**Task statement**
A single number is wanted: how many lines of the records below contain the word "candidats".

**Information given**
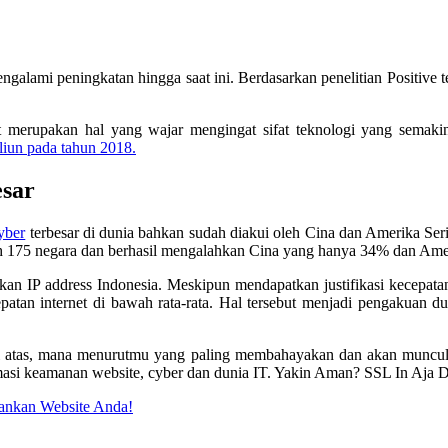
galami peningkatan hingga saat ini. Berdasarkan penelitian Positiv
ut merupakan hal yang wajar mengingat sifat teknologi yang semak
iliun pada tahun 2018.
esar
yber
terbesar di dunia bahkan sudah diakui oleh Cina dan Amerika Serik
h 175 negara dan berhasil mengalahkan Cina yang hanya 34% dan Amer
akan IP address Indonesia. Meskipun mendapatkan justifikasi kecepata
an internet di bawah rata-rata. Hal tersebut menjadi pengakuan du
 di atas, mana menurutmu yang paling membahayakan dan akan muncu
rmasi keamanan website, cyber dan dunia IT. Yakin Aman? SSL In Aja 
mankan Website Anda!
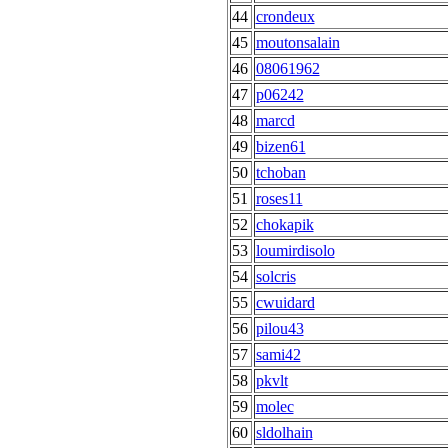
44
crondeux
45
moutonsalain
46
08061962
47
p06242
48
marcd
49
bizen61
50
tchoban
51
roses11
52
chokapik
53
loumirdisolo
54
solcris
55
cwuidard
56
pilou43
57
sami42
58
pkvlt
59
molec
60
sldolhain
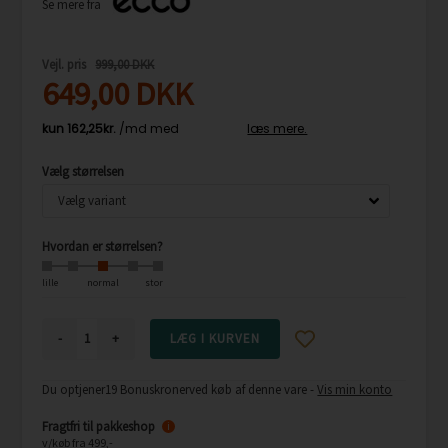
Se mere fra
Vejl. pris
999,00 DKK
649,00
DKK
Vælg størrelsen
Hvordan er størrelsen?
lille
normal
stor
-
+
Du optjener
19 Bonuskroner
ved køb af denne vare -
Vis min konto
Fragtfri til pakkeshop
i
v/køb fra 499,-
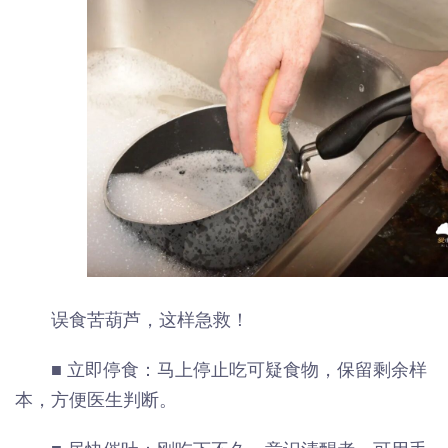
误食苦葫芦，这样急救！
■ 立即停食：马上停止吃可疑食物，保留剩余样
本，方便医生判断。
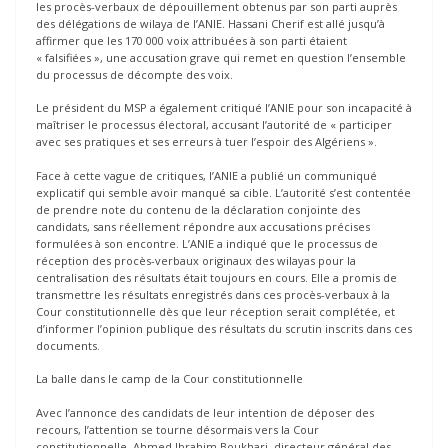
les procès-verbaux de dépouillement obtenus par son parti auprès
des délégations de wilaya de l’ANIE. Hassani Cherif est allé jusqu’à
affirmer que les 170 000 voix attribuées à son parti étaient
« falsifiées », une accusation grave qui remet en question l’ensemble
du processus de décompte des voix.
Le président du MSP a également critiqué l’ANIE pour son incapacité à
maîtriser le processus électoral, accusant l’autorité de « participer
avec ses pratiques et ses erreurs à tuer l’espoir des Algériens ».
Face à cette vague de critiques, l’ANIE a publié un communiqué
explicatif qui semble avoir manqué sa cible. L’autorité s’est contentée
de prendre note du contenu de la déclaration conjointe des
candidats, sans réellement répondre aux accusations précises
formulées à son encontre. L’ANIE a indiqué que le processus de
réception des procès-verbaux originaux des wilayas pour la
centralisation des résultats était toujours en cours. Elle a promis de
transmettre les résultats enregistrés dans ces procès-verbaux à la
Cour constitutionnelle dès que leur réception serait complétée, et
d’informer l’opinion publique des résultats du scrutin inscrits dans ces
documents.
La balle dans le camp de la Cour constitutionnelle
Avec l’annonce des candidats de leur intention de déposer des
recours, l’attention se tourne désormais vers la Cour
constitutionnelle. Ahmed Ibrahim Boukhari, directeur général des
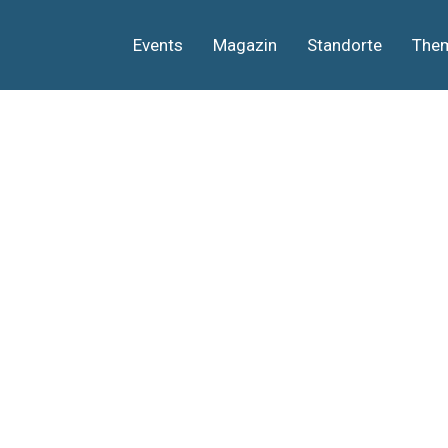
Events
Magazin
Standorte
The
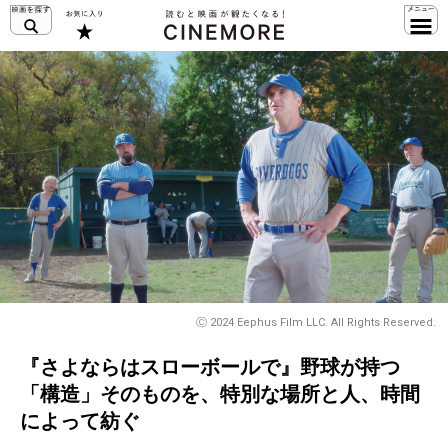
Ⓒ 2024 Eephus Film LLC. All Rights Reserved.
『さよならはスローボールで』野球が持つ
「構造」そのものを、特別な場所と人、時間
によって紡ぐ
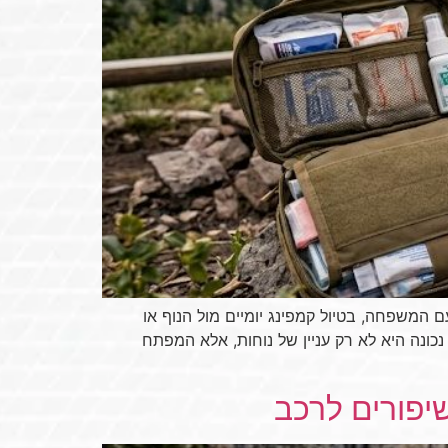
 המשפחה, בטיול קמפינג יומיים מול הנוף או
ת נכונה היא לא רק עניין של נוחות, אלא המפתח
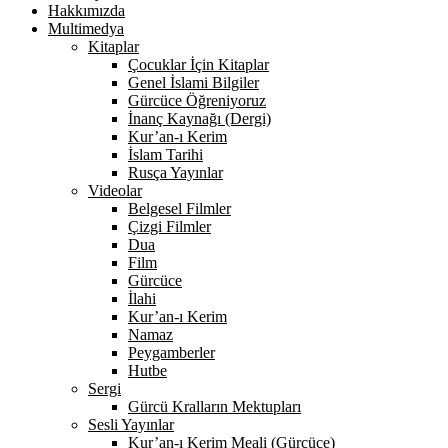
Hakkımızda
Multimedya
Kitaplar
Çocuklar İçin Kitaplar
Genel İslami Bilgiler
Gürcüce Öğreniyoruz
İnanç Kaynağı (Dergi)
Kur’an-ı Kerim
İslam Tarihi
Rusça Yayınlar
Videolar
Belgesel Filmler
Çizgi Filmler
Dua
Film
Gürcüce
İlahi
Kur’an-ı Kerim
Namaz
Peygamberler
Hutbe
Sergi
Gürcü Kralların Mektupları
Sesli Yayınlar
Kur’an-ı Kerim Meali (Gürcüce)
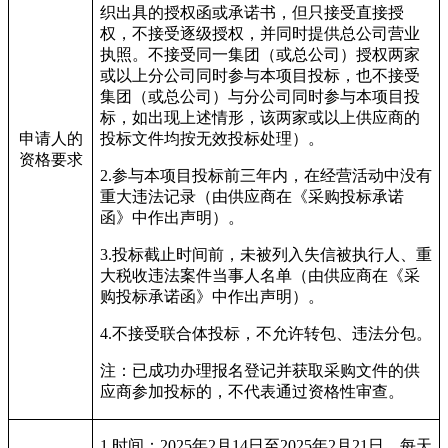
织出具的授权函或承诺书，但只接受直接授
权，不接受逐级授权，并同时提供总公司营业
执照。不接受同一集团（或总公司）授权两家
或以上分公司同时参与本项目投标，也不接受
集团（或总公司）与分公司同时参与本项目投
标，如出现上述情形，该两家或以上供应商的
申请人的
投标文件均按无效投标处理）。
资格要求
2.
参与本项目投标前三年内，在经营活动中没有
重大违法记录（由供应商在《采购投标承诺
函》中作出声明）。
3.
投标截止时间前，未被列入失信被执行人、重
大税收违法案件当事人名单（由供应商在《采
购投标承诺函》中作出声明）。
4.
不接受联合体投标，不允许转包、违法分包。
注：已成功办理报名登记并获取采购文件的供
应商参加投标的，不代表通过资格性审查。
1.
时间：2025年2月14日至2025年2月21日，每天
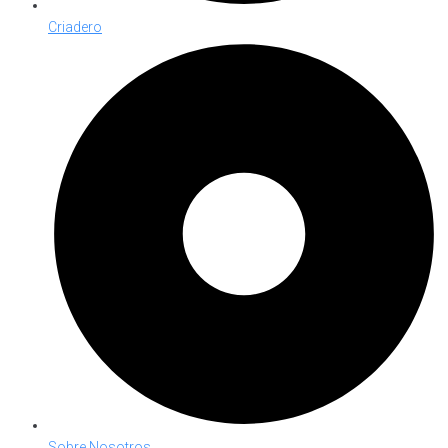
Criadero
Sobre Nosotros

**Result of the task**
2